[Your assignment]: Your answer should hold only the lines from the start of the data below through the line with "The Muma MBA", copied exactly, with pictures left out.

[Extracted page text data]

════════════════

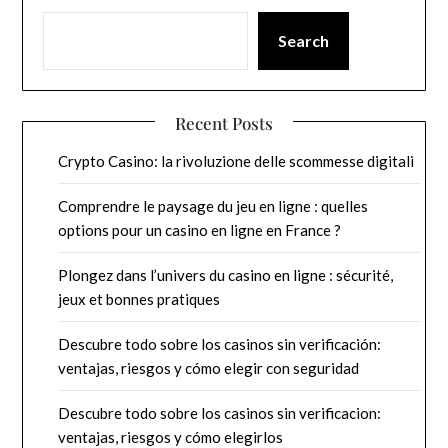
Search
Recent Posts
Crypto Casino: la rivoluzione delle scommesse digitali
Comprendre le paysage du jeu en ligne : quelles
options pour un casino en ligne en France ?
Plongez dans l’univers du casino en ligne : sécurité,
jeux et bonnes pratiques
Descubre todo sobre los casinos sin verificación:
ventajas, riesgos y cómo elegir con seguridad
Descubre todo sobre los casinos sin verificacion:
ventajas, riesgos y cómo elegirlos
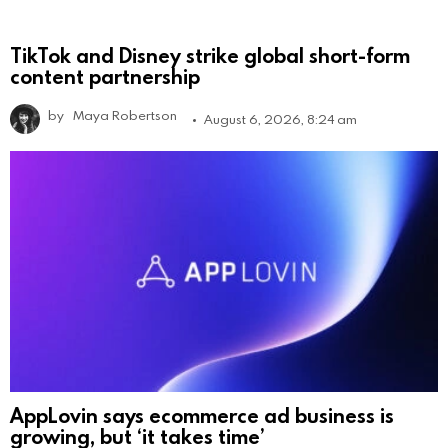
TikTok and Disney strike global short-form
content partnership
by
Maya Robertson
August 6, 2026, 8:24 am
AppLovin says ecommerce ad business is
growing, but ‘it takes time’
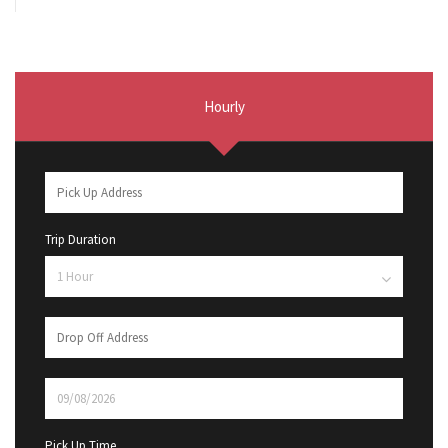
Hourly
Trip Duration
Pick Up Time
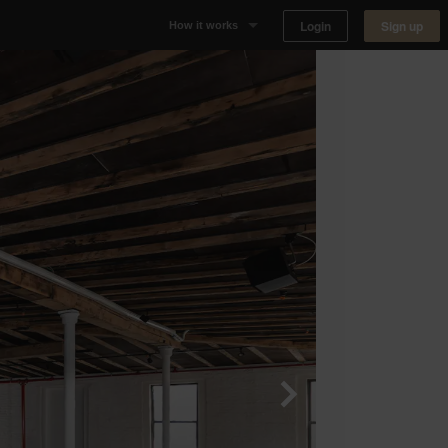
Login
Sign up
How it works
Why Appear Here
Listing space
Finding space
Landlord dashboards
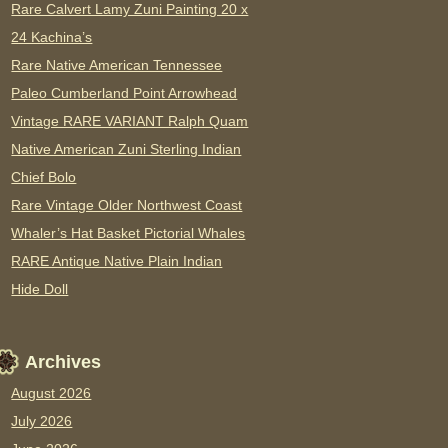
Rare Calvert Lamy Zuni Painting 20 x
24 Kachina’s
Rare Native American Tennessee
Paleo Cumberland Point Arrowhead
Vintage RARE VARIANT Ralph Quam
Native American Zuni Sterling Indian
Chief Bolo
Rare Vintage Older Northwest Coast
Whaler’s Hat Basket Pictorial Whales
RARE Antique Native Plain Indian
Hide Doll
Archives
August 2026
July 2026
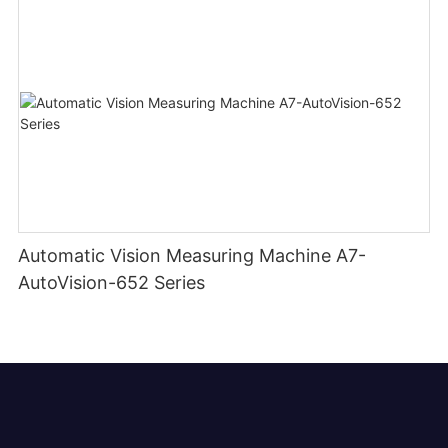
Automatic Vision Measuring Machine A7-
AutoVision-652 Series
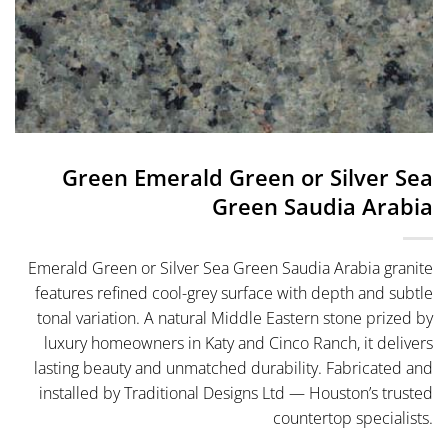
Green Emerald Green or Silver Sea
Green Saudia Arabia
Emerald Green or Silver Sea Green Saudia Arabia granite
features refined cool-grey surface with depth and subtle
tonal variation. A natural Middle Eastern stone prized by
luxury homeowners in Katy and Cinco Ranch, it delivers
lasting beauty and unmatched durability. Fabricated and
installed by Traditional Designs Ltd — Houston’s trusted
countertop specialists.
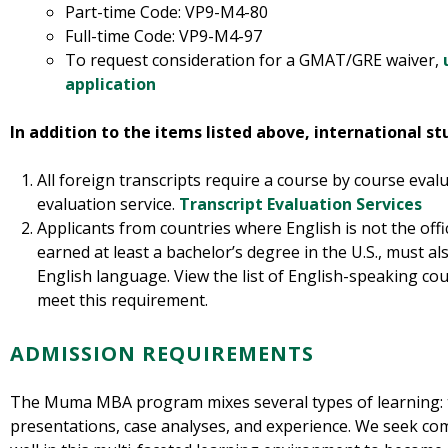
Part-time Code: VP9-M4-80
Full-time Code: VP9-M4-97
To request consideration for a GMAT/GRE waiver,
application
In addition to the items listed above, international s
All foreign transcripts require a course by course eval
evaluation service.
Transcript Evaluation Services
Applicants from countries where English is not the off
earned at least a bachelor’s degree in the U.S., must a
English language. View the list of English-speaking co
meet this requirement.
ADMISSION REQUIREMENTS
The Muma MBA program mixes several types of learning: t
presentations, case analyses, and experience. We seek com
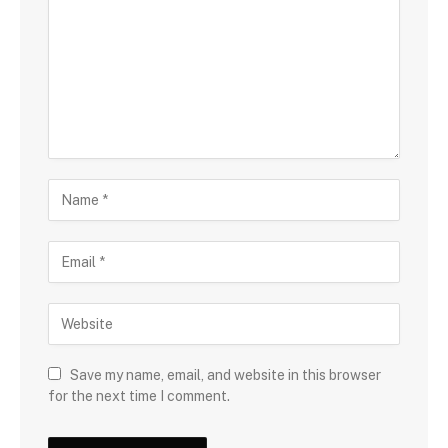
Save my name, email, and website in this browser
for the next time I comment.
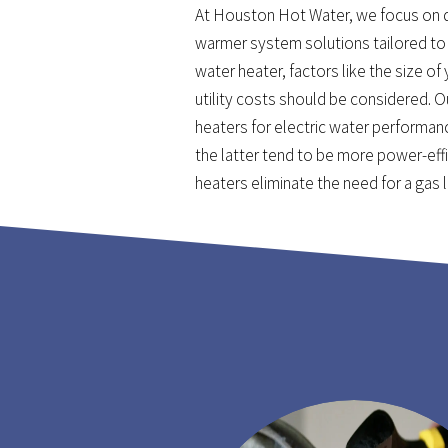
At Houston Hot Water, we focus on 
warmer system solutions tailored to 
water heater, factors like the size of
utility costs should be considered. 
heaters for electric water performan
the latter tend to be more power-effi
heaters eliminate the need for a gas 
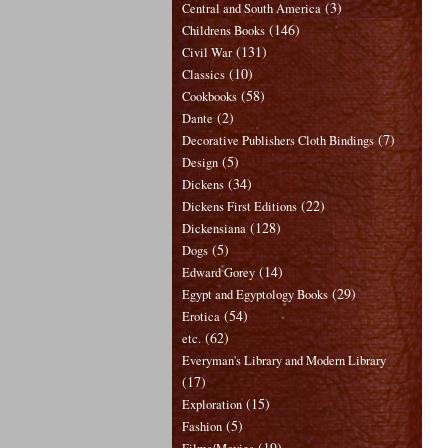
(3)
Central and South America
(146)
Childrens Books
(131)
Civil War
(10)
Classics
(58)
Cookbooks
(2)
Dante
(7)
Decorative Publishers Cloth Bindings
(5)
Design
(34)
Dickens
(22)
Dickens First Editions
(128)
Dickensiana
(5)
Dogs
(14)
Edward Gorey
(29)
Egypt and Egyptology Books
(54)
Erotica
(62)
etc.
Everyman's Library and Modern Library
(17)
(15)
Exploration
(5)
Fashion
(19)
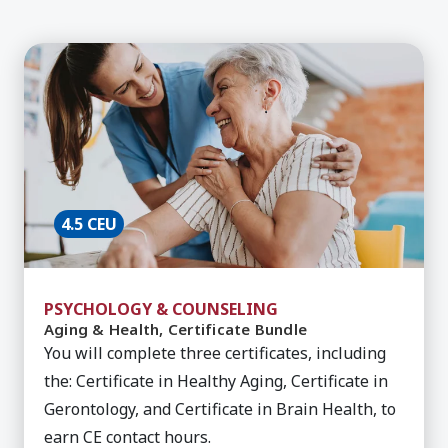
Learn More about Aging & Health, Certificate Bu
4.5 CEU
PSYCHOLOGY & COUNSELING
Aging & Health, Certificate Bundle
You will complete three certificates, including
the: Certificate in Healthy Aging, Certificate in
Gerontology, and Certificate in Brain Health, to
earn CE contact hours.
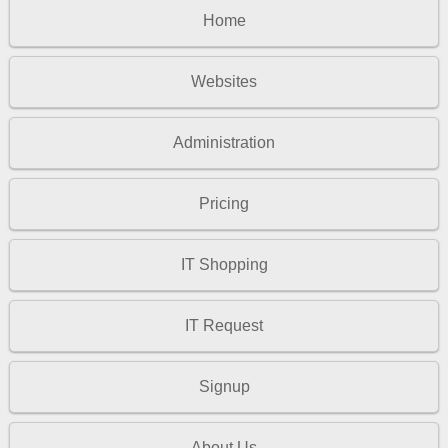
Home
Websites
Administration
Pricing
IT Shopping
IT Request
Signup
About Us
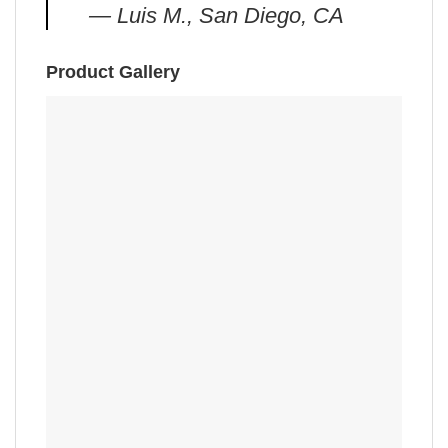
— Luis M., San Diego, CA
Product Gallery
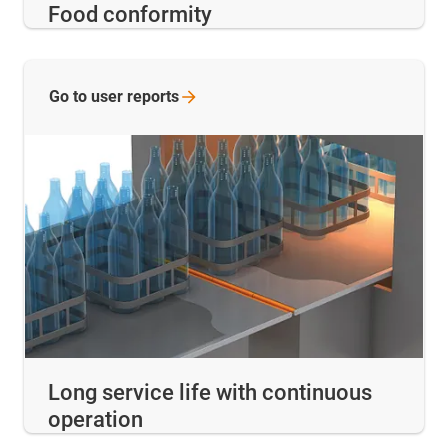
Food conformity
Go to user
reports
Long service life with continuous
operation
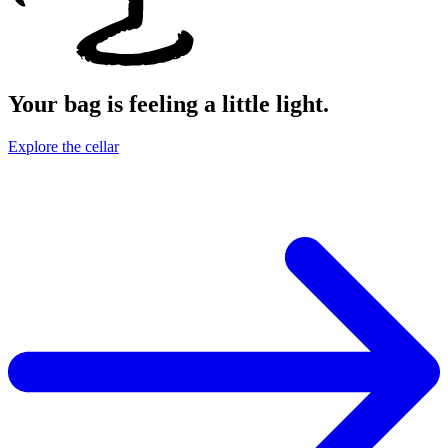
Your bag is feeling a little light.
Explore the cellar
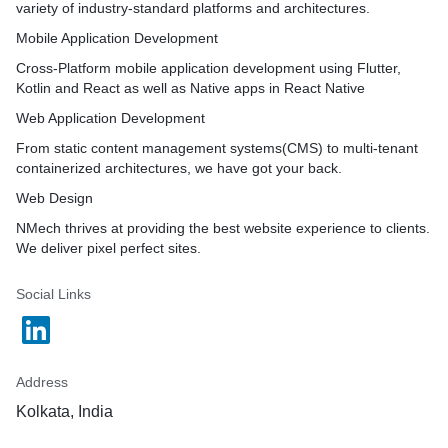
variety of industry-standard platforms and architectures.
Mobile Application Development
Cross-Platform mobile application development using Flutter,
Kotlin and React as well as Native apps in React Native
Web Application Development
From static content management systems(CMS) to multi-tenant
containerized architectures, we have got your back.
Web Design
NMech thrives at providing the best website experience to clients.
We deliver pixel perfect sites.
Social Links
Address
Kolkata, India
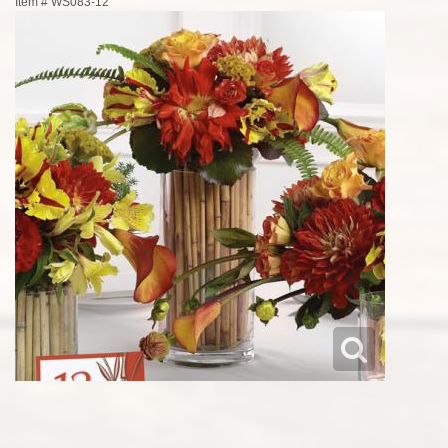
Item #
WS083-12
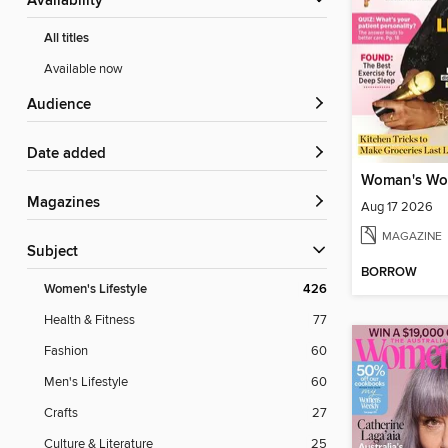
Availability
All titles
Available now
Audience
Date added
Woman's Wo
Magazines
Aug 17 2026
MAGAZINE
Subject
BORROW
Women's Lifestyle
426
Health & Fitness
77
Fashion
60
Men's Lifestyle
60
Crafts
27
Culture & Literature
25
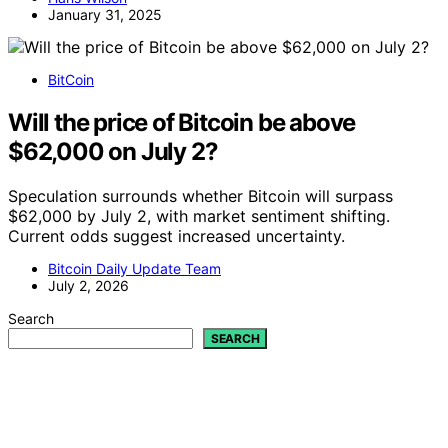
January 31, 2025
BitCoin
Will the price of Bitcoin be above
$62,000 on July 2?
Speculation surrounds whether Bitcoin will surpass
$62,000 by July 2, with market sentiment shifting.
Current odds suggest increased uncertainty.
Bitcoin Daily Update Team
July 2, 2026
Search
SEARCH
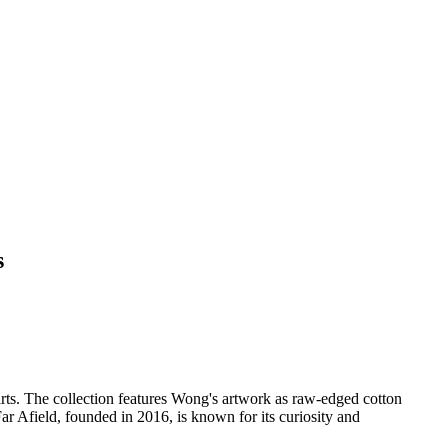
s
shirts. The collection features Wong's artwork as raw-edged cotton
 Far Afield, founded in 2016, is known for its curiosity and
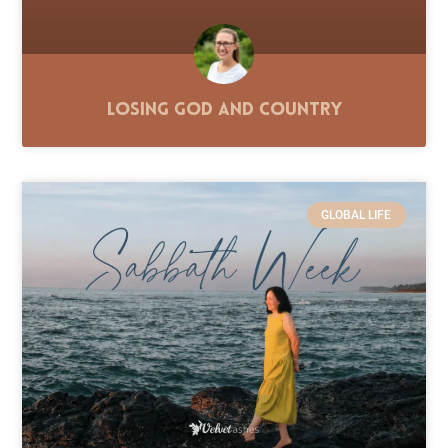
Losing God and Country
GLOBAL LIFE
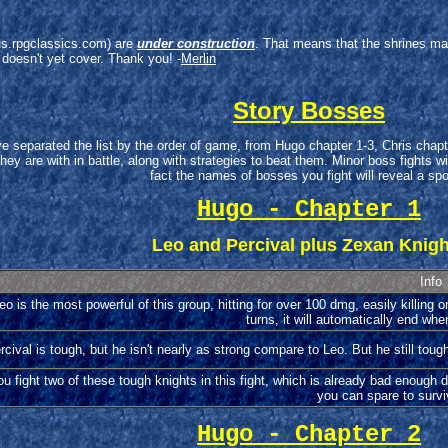
arus.rpgclassics.com) are
under construction
. That means that the shrines ma
 doesn't yet cover. Thank you! -
Merlin
Story Bosses
ve separated the list by the order of game, from Hugo chapter 1-3, Chris ch
 are with in battle, along with strategies to beat them. Minor boss fights with
fact the names of bosses you fight will reveal a spoi
Hugo - Chapter 1
Leo and Percival plus Zexan Knig
Info
eo is the most powerful of this group, hitting for over 100 dmg, easily killing on
turns, it will automatically end whe
rcival is tough, but he isn't nearly as strong compare to Leo. But he still toug
ou fight two of these tough knights in this fight, which is already bad enough
you can spare to survi
Hugo - Chapter 2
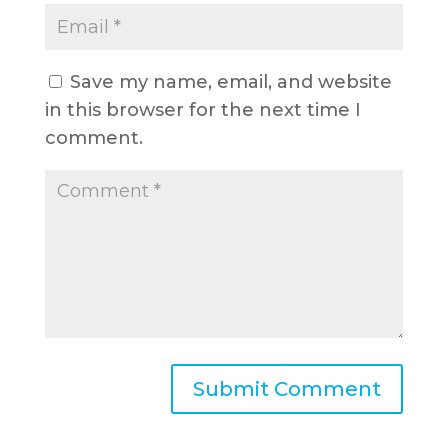
Save my name, email, and website
in this browser for the next time I
comment.
A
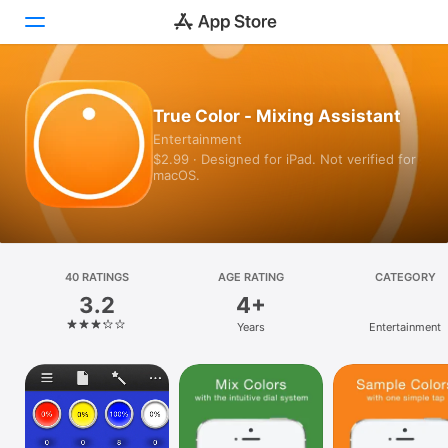
Today
True Color - Mixing Assistant
Entertainment
Games
$2.99 · Designed for iPad. Not verified for
macOS.
Apps
Arcade
Search
40 RATINGS
AGE RATING
CATEGORY
3.2
4+
Platform
Years
Entertainment
iPhone
iPad
Mac
Vision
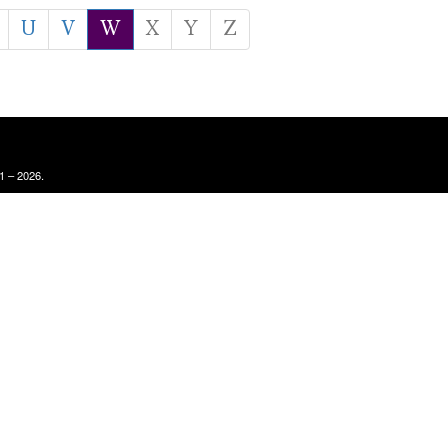
U
V
W
X
Y
Z
1 – 2026.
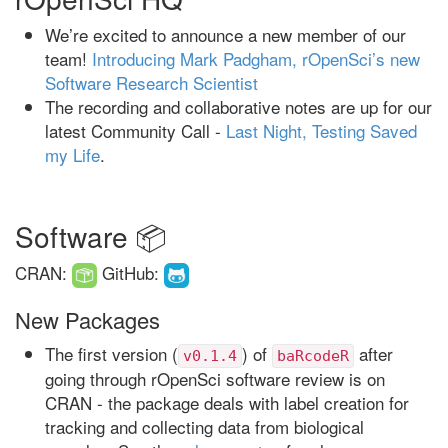
We’re excited to announce a new member of our
team!
Introducing Mark Padgham, rOpenSci’s new
Software Research Scientist
The recording and collaborative notes are up for our
latest Community Call -
Last Night, Testing Saved
my Life
.
Software 📦
CRAN:
GitHub:
New Packages
The first version (
) of
after
v0.1.4
baRcodeR
going through rOpenSci software review is on
CRAN - the package deals with label creation for
tracking and collecting data from biological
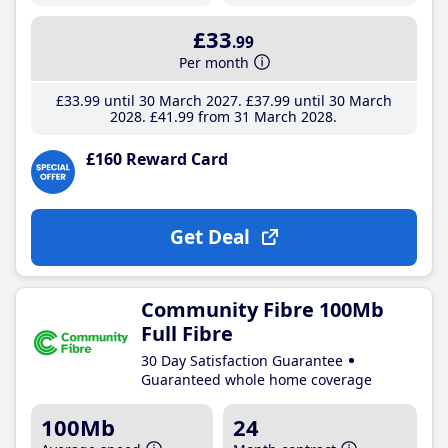
£33
.99
Per month
£33
.99
until 30 March 2027
£37
.99
until 30 March
2028
£41
.99
from 31 March 2028
£160 Reward Card
Get Deal
Community Fibre 100Mb
Full Fibre
30 Day Satisfaction Guarantee
Guaranteed whole home coverage
100Mb
24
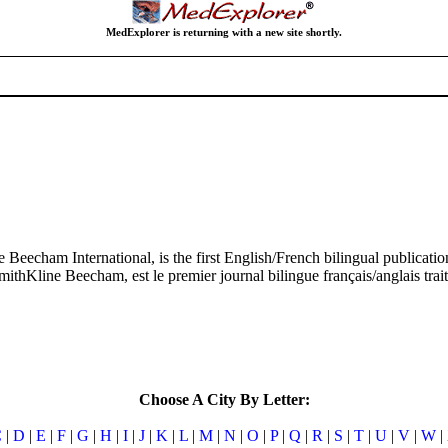
MedExplorer is returning with a new site shortly.
e Beecham International, is the first English/French bilingual publicat
SmithKline Beecham, est le premier journal bilingue français/anglais tra
Choose A City By Letter:
C
|
D
|
E
|
F
|
G
|
H
|
I
|
J
|
K
|
L
|
M
|
N
|
O
|
P
|
Q
|
R
|
S
|
T
|
U
|
V
|
W
|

════════════════

[Answer to this task]:
Search
Recent Posts
Crypto Casino: la rivoluzione delle scommesse digitali
Comprendre le paysage du jeu en ligne : quelles
options pour un casino en ligne en France ?
Plongez dans l’univers du casino en ligne : sécurité,
jeux et bonnes pratiques
Descubre todo sobre los casinos sin verificación:
ventajas, riesgos y cómo elegir con seguridad
Descubre todo sobre los casinos sin verificacion:
ventajas, riesgos y cómo elegirlos
TikTok and Disney strike global short-form
content partnership
by
Maya Robertson
August 6, 2026, 8:24 am
AppLovin says ecommerce ad business is
growing, but ‘it takes time’
Hourly
Trip Duration
Pick Up Time
Login
Sign up
How it works
Why Appear Here
Listing space
Finding space
Landlord dashboards
Rare Calvert Lamy Zuni Painting 20 x
24 Kachina’s
Rare Native American Tennessee
Paleo Cumberland Point Arrowhead
Vintage RARE VARIANT Ralph Quam
Native American Zuni Sterling Indian
Chief Bolo
Rare Vintage Older Northwest Coast
Whaler’s Hat Basket Pictorial Whales
RARE Antique Native Plain Indian
Hide Doll
Archives
August 2026
July 2026
Automatic Vision Measuring Machine A7-
AutoVision-652 Series
Green Emerald Green or Silver Sea
Green Saudia Arabia
Emerald Green or Silver Sea Green Saudia Arabia granite
features refined cool-grey surface with depth and subtle
tonal variation. A natural Middle Eastern stone prized by
luxury homeowners in Katy and Cinco Ranch, it delivers
lasting beauty and unmatched durability. Fabricated and
installed by Traditional Designs Ltd — Houston’s trusted
countertop specialists.
Part-time Code: VP9-M4-80
Full-time Code: VP9-M4-97
To request consideration for a GMAT/GRE waiver,
application
In addition to the items listed above, international s
All foreign transcripts require a course by course eval
evaluation service.
Transcript Evaluation Services
Applicants from countries where English is not the off
earned at least a bachelor’s degree in the U.S., must a
English language. View the list of English-speaking co
meet this requirement.
ADMISSION REQUIREMENTS
The Muma MBA program mixes several types of learning: t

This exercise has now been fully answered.